Nas defends not going to high school outlining the sense of hopelessness that defined his experience in the traditional education system as he espouses a recurring idea “if they not teaching me nothing why go? – the whole school system was just holding black men back”. On the whole, Time is Illmatic is concerned with the broad sphere with Nas as a point of reference. While Nas’ discovery of music is presented as his salvation, One9 allows the documentary to linger and explore the alternate roads – or the lack thereof – that could have allowed a similar ‘way out’ of the projects. He drives the documentary away from a narrative of Nas’ life and into an analysis of those who weren’t as fortunate with a key message: Nas was talented, but he was simultaneously extremely lucky; as the film shows, there was no shortage of immense talent in Nas’ circle at Queensbridge. In particular is the story of William “Ill Will” Graham which is told with a sense of delicacy, respect and tragedy that prompts the audience to reposition themselves – they aren’t watching a film about Nas, but the generation he became the figurehead of.
Deeply steeped in the history of hip-hop, One9 deploys a solid amount of archival footage – particularly of Roxanne Shanté and Biz Markie, whose influence on Nas is emphasised throughout the early stages of the film. The focus on the Bridge Wars as a key inspiration to Nas’ entry into the world of hip-hop provides a contextual frame that promulgates the socio-political element of the film. As various contemporaries of Marley Marl, MC Shan, KRS-One and the Juice Crew discuss the Bridge Wars, the pseudo-aggression between the groups is presented as instrumental in creating the New York brand of hip-hop that Nas emerges into. One9 doesn’t tell a story of Nas growing up in great detail, instead saving the detail of the context which punctuates it.
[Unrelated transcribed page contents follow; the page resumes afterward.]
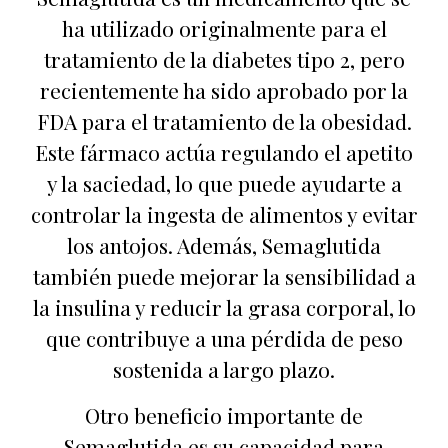
ha utilizado originalmente para el
tratamiento de la diabetes tipo 2, pero
recientemente ha sido aprobado por la
FDA para el tratamiento de la obesidad.
Este fármaco actúa regulando el apetito
y la saciedad, lo que puede ayudarte a
controlar la ingesta de alimentos y evitar
los antojos. Además, Semaglutida
también puede mejorar la sensibilidad a
la insulina y reducir la grasa corporal, lo
que contribuye a una pérdida de peso
sostenida a largo plazo.
Otro beneficio importante de
Semaglutida es su capacidad para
One of the strange parts of Time Is Illmatic that differentiates it from most music documentaries is that its subject is still alive. Nas is in the documentary, talking about his own career and life, yet it never comes of as arrogant – in fact, it moves in the opposite direction. Nas presents himself as representative of something greater than himself, stating that he feels “like a voice for those that passed on… because this was life”. To him, his survival and success is the inverse of the tragedy and death that took his friends ”If it wasn’t for music you would’ve told that same story about that kid on the bench in that picture” he continues, in perhaps the films most poignant scene ”…or maybe he wouldn’t have even been in that picture”. Nas is constantly reverent of “those that died for us to be here” and with each mention of those who are no longer around the degree to which the documentary is about more than Nas is increasingly clear – and for this One9 has made something far more memorable and far more unique than a simple documentary.
Time Is Illmatic’s most telling scene is in Nas’ return to the Queensbridge projects. “I never thought I’d be having this day to look back on where I come from”, Nas announces as he navigates his childhood home, “I was just an extension of that”. As he moves throughout the projects, One9 portrays Nas speaking to old friends from his youth, being recognised by others he doesn’t know, and eventually settles – alongside the camera – on a young boy who reveals his name is also “Nasir”. The rappers response to the child is short but one of the most powerful “we are kings, know that for the rest of your life”.
By the time the first major track off Illmatic – ‘Life’s a Bitch’ – is discussed, the breadth of the context that birthed it has been carefully and strenuously established, and the inclusion of Nas’ live performance of the song is equally tinged with a stark sense of pain and loss as it is with triumph and catharsis. The release of Illmatic is the the endpoint of the documentary. It doesn’t trace Nas into the present, but situates itself within a particular context beginning with the chaos, fear and tension that initailly defined it and ending with the release of a record that was built upon it. Life is Illmatic is a stark portrayal of life in the projects, the rich culture it birthed, the violence and tragedy it created, and the music that emerged. Within 75 minutes, the depth and detail with which One9 articulates the documentary – which at times feels more like a visual essay – cements it as one of the most important films on both Nas and the broader context that enveloped him.